From: | Francisco Olarte <folarte(at)peoplecall(dot)com> |
---|---|
To: | "Deole, Pushkar (Pushkar)" <pdeole(at)avaya(dot)com> |
Cc: | "pgsql-general(at)postgresql(dot)org" <pgsql-general(at)postgresql(dot)org> |
Subject: | Re: Fetching last n records from Posgresql |
Date: | 2016-03-30 18:36:53 |
Message-ID: | CA+bJJbx+NU1AhVLAe5T1M7toPi9uinvGJ4UrKkp9=fJJQM0nZg@mail.gmail.com |
Views: | Raw Message | Whole Thread | Download mbox | Resend email |
Thread: | |
Lists: | pgsql-general |
Hi Pushkar:
On Wed, Mar 30, 2016 at 8:40 AM, Deole, Pushkar (Pushkar)
<pdeole(at)avaya(dot)com> wrote:
> Does PostgreSQL support a query to fetch last ‘n’ records that match the
> selection criteria. I am trying to fetch records from a table with start
> date that falls in last 30 days, however, I want to fetch the oldest ‘n’
> records and not the recent ones. I know there is a LIMIT clause which I can
> use but it will fetch the first ‘n’ records.
>
> I came across an approach which says that I can reverse the order and then
> use LIMIT and then order the records back using timestamp as below, but
> looking at the execution plan, it has to do a sort twice which may affect
> the performance of query if ‘n’ is large number:
To get at the last N records you generally have to approaches, read all of them
Do you have indexes on the record date? Because in this case it seems
that could be solved by a reverse index scan, In my case with a
somehow big table:
$ \d carrier_cdrs_201603
Table "public.carrier_cdrs_201603"
Column | Type | Modifiers
---------+--------------------------+-----------
...
setup | timestamp with time zone |
...
Indexes:
"idx_carrier_cdrs_201603_setup" btree (setup)
...
$ explain select * from carrier_cdrs_201603 order by setup desc limit 1000;
QUERY PLAN
----------------------------------------------------------------------------------------------------------------------------------
Limit (cost=0.42..46.25 rows=1000 width=81)

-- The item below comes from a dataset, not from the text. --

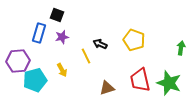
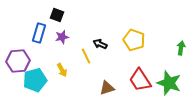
red trapezoid: rotated 20 degrees counterclockwise
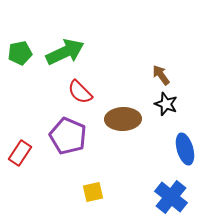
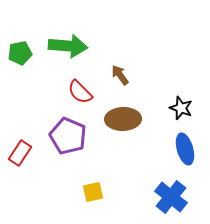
green arrow: moved 3 px right, 6 px up; rotated 30 degrees clockwise
brown arrow: moved 41 px left
black star: moved 15 px right, 4 px down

-> Index Scan Backward using idx_carrier_cdrs_201603_setup on
carrier_cdrs_201603 (cost=0.42..33585.03 rows=732883 width=81)
(2 rows)
$ explain select * from ( select * from carrier_cdrs_201603 order by
setup desc limit 1000 ) last_1000 order by setup;
QUERY
PLAN
----------------------------------------------------------------------------------------------------------------------------------------
Sort (cost=106.08..108.58 rows=1000 width=81)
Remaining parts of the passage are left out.